Antimetastatic Effects of Sesamin on Human Head and Neck Squamous Cell Carcinoma through Regulation of Matrix Metalloproteinase-2

• Published in: Molecules (Basel, Switzerland) Vol. 25; no. 9; p. 2248
• Main Authors: Chen, Jian-Ming, Chen, Pei-Yin, Lin, Chia-Chieh, Hsieh, Ming-Chang, Lin, Jen-Tsun
• Format: Journal Article
• Language: English
• Published: Switzerland MDPI 10.05.2020; MDPI AG
• Subjects: Antineoplastic Agents - pharmacology; Cell Line, Tumor; Cell Movement - drug effects; Cell Survival - drug effects; Dioxoles - pharmacology; Head and Neck Neoplasms - drug therapy; Head and Neck Neoplasms - metabolism; Head and Neck Neoplasms - pathology; human head and neck squamous carcinoma; Humans; invasion; Lignans - pharmacology; MAP Kinase Kinase 4 - metabolism; MAP Kinase Signaling System - drug effects; MAPK; Matrix Metalloproteinase 2 - metabolism; migration; MMP-2; Neoplasm Metastasis - drug therapy; p38 Mitogen-Activated Protein Kinases - metabolism; Phosphorylation; sesamin; Squamous Cell Carcinoma of Head and Neck - drug therapy; Squamous Cell Carcinoma of Head and Neck - metabolism; Squamous Cell Carcinoma of Head and Neck - pathology; Zanthoxylum - chemistry; migration; sesamin; MMP-2; invasion; MAPK; human head and neck squamous carcinoma
• ISSN: 1420-3049; 1420-3049
• DOI: 10.3390/molecules25092248

Sesamin is a lignin present in sesame oil from the bark of spp.

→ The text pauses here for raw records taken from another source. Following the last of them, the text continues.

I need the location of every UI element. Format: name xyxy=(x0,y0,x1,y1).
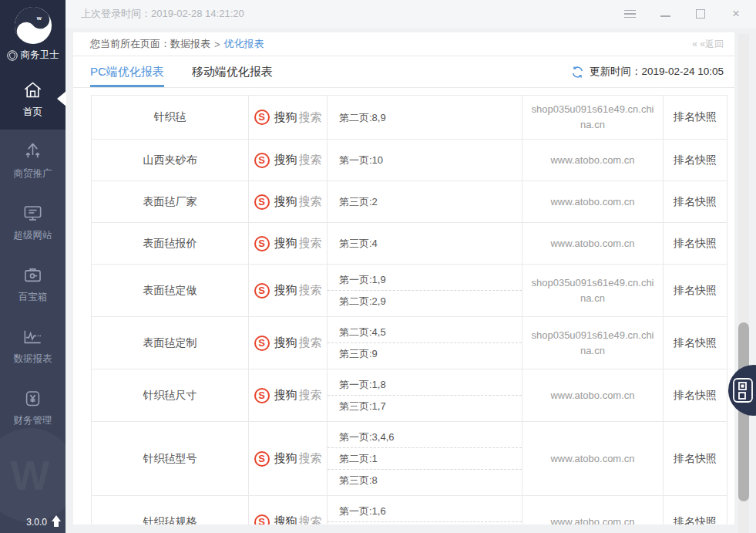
engine-cell: S搜狗搜索 xyxy=(249,369,328,421)
rank-snapshot-button[interactable]: 排名快照 xyxy=(674,452,717,466)
maximize-icon[interactable] xyxy=(694,8,707,20)
scrollbar-track[interactable] xyxy=(738,34,749,533)
rank-snapshot-button[interactable]: 排名快照 xyxy=(674,515,717,525)
keyword-cell: 表面毡定制 xyxy=(92,317,249,369)
rank-snapshot-button[interactable]: 排名快照 xyxy=(674,389,717,403)
sogou-icon: S xyxy=(254,236,270,251)
position-line: 第一页:10 xyxy=(328,150,522,170)
action-cell: 排名快照 xyxy=(664,422,727,495)
url-cell: www.atobo.com.cn xyxy=(522,369,664,421)
positions-cell: 第二页:4,5第三页:9 xyxy=(328,317,522,369)
engine-name-secondary: 搜索 xyxy=(299,236,322,251)
close-icon[interactable]: × xyxy=(730,8,742,20)
position-line: 第一页:1,6 xyxy=(328,501,522,521)
toolbox-icon xyxy=(22,265,43,285)
engine-name: 搜狗 xyxy=(274,236,297,251)
rank-snapshot-button[interactable]: 排名快照 xyxy=(674,195,717,209)
positions-cell: 第一页:1,8第三页:1,7 xyxy=(328,369,522,421)
action-cell: 排名快照 xyxy=(664,140,727,180)
url-cell: shop035u091s61e49.cn.china.cn xyxy=(522,317,664,369)
tab-pc-report[interactable]: PC端优化报表 xyxy=(90,56,164,87)
website-monitor-icon xyxy=(22,203,43,224)
engine-name: 搜狗 xyxy=(274,110,297,125)
table-row: 针织毡尺寸S搜狗搜索第一页:1,8第三页:1,7www.atobo.com.cn… xyxy=(92,369,727,422)
update-time-text: 更新时间：2019-02-24 10:05 xyxy=(590,65,724,79)
back-link[interactable]: « «返回 xyxy=(692,38,724,51)
app-logo-block: w 商务卫士 xyxy=(0,0,66,68)
breadcrumb-section: 数据报表 xyxy=(170,37,210,51)
watermark-letter: W xyxy=(11,451,50,499)
position-line: 第二页:1 xyxy=(328,447,522,469)
engine-name-secondary: 搜索 xyxy=(299,110,322,125)
qr-code-icon xyxy=(731,377,754,403)
sogou-icon: S xyxy=(254,153,270,168)
url-cell: www.atobo.com.cn xyxy=(522,496,664,525)
sogou-icon: S xyxy=(254,110,270,125)
sidebar-item-website[interactable]: 超级网站 xyxy=(0,191,66,253)
position-line: 第一页:1,8 xyxy=(328,374,522,395)
url-cell: www.atobo.com.cn xyxy=(522,223,664,264)
keyword-cell: 表面毡报价 xyxy=(92,223,249,264)
breadcrumb-current[interactable]: 优化报表 xyxy=(224,37,264,51)
engine-name-secondary: 搜索 xyxy=(299,194,322,209)
rank-snapshot-button[interactable]: 排名快照 xyxy=(674,284,717,298)
engine-name-secondary: 搜索 xyxy=(299,451,322,466)
rank-snapshot-button[interactable]: 排名快照 xyxy=(674,153,717,167)
report-table-body: 针织毡S搜狗搜索第二页:8,9shop035u091s61e49.cn.chin… xyxy=(92,96,727,525)
sidebar-item-toolbox[interactable]: 百宝箱 xyxy=(0,253,66,315)
url-cell: shop035u091s61e49.cn.china.cn xyxy=(522,96,664,139)
titlebar: 上次登录时间：2019-02-28 14:21:20 × xyxy=(66,0,756,28)
rank-snapshot-button[interactable]: 排名快照 xyxy=(674,336,717,350)
tab-mobile-report[interactable]: 移动端优化报表 xyxy=(192,56,273,87)
keyword-cell: 针织毡 xyxy=(92,96,249,139)
url-cell: www.atobo.com.cn xyxy=(522,140,664,180)
sidebar-item-reports[interactable]: 数据报表 xyxy=(0,315,66,376)
report-chart-icon xyxy=(22,326,43,347)
engine-name: 搜狗 xyxy=(274,283,297,298)
version-row: 3.0.0 xyxy=(26,515,62,528)
sogou-icon: S xyxy=(254,451,270,467)
engine-name: 搜狗 xyxy=(274,388,297,403)
position-line: 第三页:9 xyxy=(328,342,522,364)
engine-name-secondary: 搜索 xyxy=(299,336,322,350)
engine-name: 搜狗 xyxy=(274,514,297,525)
breadcrumb-label: 您当前所在页面： xyxy=(90,37,170,51)
position-line: 第一页:1,9 xyxy=(328,269,522,290)
positions-cell: 第一页:10 xyxy=(328,140,522,180)
positions-cell: 第一页:1,6第二页:2,7 xyxy=(328,496,522,525)
window-controls: × xyxy=(623,8,742,20)
table-row: 针织毡型号S搜狗搜索第一页:3,4,6第二页:1第三页:8www.atobo.c… xyxy=(92,422,727,496)
engine-cell: S搜狗搜索 xyxy=(249,496,328,525)
keyword-cell: 针织毡规格 xyxy=(92,496,249,525)
home-icon xyxy=(22,79,43,100)
table-row: 表面毡定做S搜狗搜索第一页:1,9第二页:2,9shop035u091s61e4… xyxy=(92,265,727,317)
positions-cell: 第一页:3,4,6第二页:1第三页:8 xyxy=(328,422,522,495)
active-notch xyxy=(57,91,66,106)
engine-cell: S搜狗搜索 xyxy=(249,422,328,495)
keyword-cell: 表面毡厂家 xyxy=(92,181,249,222)
sidebar-item-label: 首页 xyxy=(23,106,42,119)
minimize-icon[interactable] xyxy=(659,8,671,20)
engine-name-secondary: 搜索 xyxy=(299,388,322,403)
menu-icon[interactable] xyxy=(623,8,636,20)
sidebar-item-label: 数据报表 xyxy=(14,353,52,366)
brand-name: 商务卫士 xyxy=(21,49,59,62)
url-cell: shop035u091s61e49.cn.china.cn xyxy=(522,265,664,316)
upgrade-arrow-icon[interactable] xyxy=(51,515,62,528)
sidebar-item-label: 财务管理 xyxy=(14,414,52,427)
sidebar-item-promotion[interactable]: 商贸推广 xyxy=(0,130,66,191)
refresh-icon[interactable] xyxy=(571,66,584,79)
table-row: 表面毡报价S搜狗搜索第三页:4www.atobo.com.cn排名快照 xyxy=(92,223,727,265)
breadcrumb-separator: > xyxy=(214,39,220,50)
promote-arrows-icon xyxy=(22,141,43,162)
breadcrumb: 您当前所在页面：数据报表 > 优化报表 « «返回 xyxy=(73,32,734,56)
rank-snapshot-button[interactable]: 排名快照 xyxy=(674,110,717,124)
sidebar-item-home[interactable]: 首页 xyxy=(0,68,66,130)
position-line: 第一页:3,4,6 xyxy=(328,427,522,447)
sidebar: w 商务卫士 首页 商贸推广 超级网站 xyxy=(0,0,66,533)
action-cell: 排名快照 xyxy=(664,223,727,264)
sogou-icon: S xyxy=(254,336,270,351)
position-line: 第二页:2,9 xyxy=(328,290,522,312)
rank-snapshot-button[interactable]: 排名快照 xyxy=(674,237,717,251)
action-cell: 排名快照 xyxy=(664,496,727,525)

Sesamin reportedly has anticarcinogenic potential and exerts anti-inflammatory effects on several tumors. Hypothesis/Purpose: However, the effect of sesamin on metastatic progression in human head and neck squamous carcinoma (HNSCC) remains unknown in vitro and in vivo; hence, we investigated the effect of sesamin on HNSCC cells in vitro. Sesamin-treated human oral cancer cell lines FaDu, HSC-3, and Ca9-22 were subjected to a wound-healing assay. Furthermore, Western blotting was performed to assess the effect of sesamin on the expression levels of matrix metalloproteinase (MMP)-2 and proteins of the MAPK signaling pathway, including p-ERK1/2, P-p38, and p-JNK1/2. In addition, we investigated the association between MMP-2 expression and the MAPK pathway in sesamin-treated oral cancer cells. Sesamin inhibited cell migration and invasion in FaDu, Ca9-22, and HSC-3 cells and suppressed MMP-2 at noncytotoxic concentrations (0 to 40 μM). Furthermore, sesamin significantly reduced p38 MAPK and JNK phosphorylation in a dose-dependent manner in FaDu and HSC-3 cells. These results indicate that sesamin suppresses the migration and invasion of HNSCC cells by regulating MMP-2 and is thus a potential antimetastatic agent for treating HNSCC.